HBV and HCV infection have been recognized as major causes of HCC [2, 28]. In the latest decade, the incidence of HCV-related HCC has been dramatically declining due to increased adoption of precautions and the introduction of a direct-acting anti-HCV agent [3, 29]. Accordingly, nonBnonC-HCC arising from chronic hepatic disease, including nonalcoholic steatohepatitis and nonalcoholic fatty liver disease, is becoming increasingly important in clinical practice [7, 30‐32]. In this study, we conducted a subset analysis according to hepatitis virus infection. No significant differences in GPR155 expression levels were observed among the nonBnonC, HBV, and HCV groups for both HCC and non-cancerous tissues. In previous literature it has been reported that nonBnonC-HCC is more prevalent in male patients, has relatively low transaminase levels, larger tumor size, advanced disease stage at the time of diagnosis, and a worse prognosis compared with HBV/HCV-related HCCs [7, 31, 33]. We found that the prognostic impact of GPR155 expression was equivalent in nonBnonC and HBV/HCV-related HCCs. These findings highlight the clinical utility of GPR155 expression as a prognosticator regardless of hepatitis virus infection.

Another notable finding of our study was that GPR155 expression was associated not only with overall survival but also with initial recurrence patterns. The fact that downregulation of GPR155 had a more remarkable effect on overall survival than disease-free survival motivated us to investigate the association between GPR155 expression and initial recurrence patterns. Recurrence sites represent a serious issue in the management of HCC. In cases with liver-confined recurrences, repetition of liver resection is applicable and long-term survival can be expected [2]. In contrast, the prognosis of patients with extrahepatic recurrences is dismal due to the lack of effective systemic chemotherapy [3, 9, 34]. To date, there are no biomarkers for prediction of the recurrence patterns of HCC. Our findings indicate that physicians can make a risk stratification of distant recurrences and poor prognosis by determining the expression levels of GPR155 using liver biopsies or surgical samples. Moreover, the expression levels of GPR155 may serves as a biomarker to establish a criterion for determining an appropriate therapeutic strategy such as topical therapy or systemic chemotherapy. For future consideration, external validation is necessary.

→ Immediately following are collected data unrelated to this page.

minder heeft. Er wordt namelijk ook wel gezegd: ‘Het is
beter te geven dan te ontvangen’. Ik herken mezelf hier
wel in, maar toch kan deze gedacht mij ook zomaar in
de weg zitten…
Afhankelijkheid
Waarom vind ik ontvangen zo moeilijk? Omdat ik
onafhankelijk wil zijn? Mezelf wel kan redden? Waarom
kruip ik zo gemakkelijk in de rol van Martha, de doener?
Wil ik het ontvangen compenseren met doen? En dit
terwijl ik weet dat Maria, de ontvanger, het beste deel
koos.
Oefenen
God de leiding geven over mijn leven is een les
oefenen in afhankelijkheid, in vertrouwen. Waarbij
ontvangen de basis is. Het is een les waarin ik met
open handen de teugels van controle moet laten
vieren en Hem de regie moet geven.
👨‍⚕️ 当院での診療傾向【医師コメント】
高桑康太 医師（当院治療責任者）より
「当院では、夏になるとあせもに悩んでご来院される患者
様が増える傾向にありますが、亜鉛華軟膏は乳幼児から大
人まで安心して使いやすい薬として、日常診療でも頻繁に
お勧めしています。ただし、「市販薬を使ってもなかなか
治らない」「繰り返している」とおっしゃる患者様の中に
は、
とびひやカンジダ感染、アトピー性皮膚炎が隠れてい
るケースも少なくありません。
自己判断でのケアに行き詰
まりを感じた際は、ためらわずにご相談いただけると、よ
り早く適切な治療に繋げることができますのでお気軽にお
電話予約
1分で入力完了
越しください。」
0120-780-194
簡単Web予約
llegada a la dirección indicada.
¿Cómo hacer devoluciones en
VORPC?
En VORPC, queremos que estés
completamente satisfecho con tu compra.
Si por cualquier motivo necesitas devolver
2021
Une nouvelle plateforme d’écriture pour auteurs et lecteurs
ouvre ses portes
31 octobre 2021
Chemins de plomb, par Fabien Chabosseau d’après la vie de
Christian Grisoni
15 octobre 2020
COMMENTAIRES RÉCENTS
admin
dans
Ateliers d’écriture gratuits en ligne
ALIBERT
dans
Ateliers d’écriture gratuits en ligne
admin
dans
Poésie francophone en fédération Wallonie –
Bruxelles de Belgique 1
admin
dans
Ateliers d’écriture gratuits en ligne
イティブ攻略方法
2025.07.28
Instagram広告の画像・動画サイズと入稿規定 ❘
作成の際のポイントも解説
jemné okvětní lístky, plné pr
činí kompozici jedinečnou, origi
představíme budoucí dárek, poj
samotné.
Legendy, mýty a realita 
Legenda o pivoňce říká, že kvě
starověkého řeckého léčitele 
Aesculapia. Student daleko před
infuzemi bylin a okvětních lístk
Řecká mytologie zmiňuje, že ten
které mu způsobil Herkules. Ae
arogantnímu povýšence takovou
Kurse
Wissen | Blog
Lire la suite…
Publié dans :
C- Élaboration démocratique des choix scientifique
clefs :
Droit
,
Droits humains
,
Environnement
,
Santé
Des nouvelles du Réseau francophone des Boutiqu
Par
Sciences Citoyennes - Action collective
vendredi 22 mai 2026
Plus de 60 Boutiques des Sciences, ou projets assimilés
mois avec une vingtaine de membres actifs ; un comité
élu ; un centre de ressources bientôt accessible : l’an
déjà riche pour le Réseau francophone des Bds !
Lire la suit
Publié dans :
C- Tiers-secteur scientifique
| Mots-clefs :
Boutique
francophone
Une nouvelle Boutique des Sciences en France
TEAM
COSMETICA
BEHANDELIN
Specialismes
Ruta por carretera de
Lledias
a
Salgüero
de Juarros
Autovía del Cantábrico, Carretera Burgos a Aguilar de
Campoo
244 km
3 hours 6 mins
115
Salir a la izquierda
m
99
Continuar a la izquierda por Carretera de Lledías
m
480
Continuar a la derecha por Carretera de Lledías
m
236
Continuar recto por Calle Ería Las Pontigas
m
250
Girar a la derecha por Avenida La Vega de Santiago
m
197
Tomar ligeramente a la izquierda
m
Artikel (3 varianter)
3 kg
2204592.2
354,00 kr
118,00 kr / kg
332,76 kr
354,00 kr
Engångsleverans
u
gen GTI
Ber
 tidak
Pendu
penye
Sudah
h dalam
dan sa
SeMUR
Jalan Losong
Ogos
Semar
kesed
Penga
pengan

This study was limited by its lack of sufficient functional analysis of GPR155, which tempers the conclusion that it acts as a tumor suppressor in HCC. Further studies including pathway analysis and functional analysis by forced expression experiments are expected to clarify the molecular mechanisms underlying the biological activities of GPR155 in HCC.

Taken together, our results indicate that downregulation of GPR155 might be a prognostic factor and a predictor of initial recurrence sites, independent of hepatitis virus infection. Evaluation of GPR155 expression might improve patient follow-up and treatment after liver resection, possibly leading to better prognosis.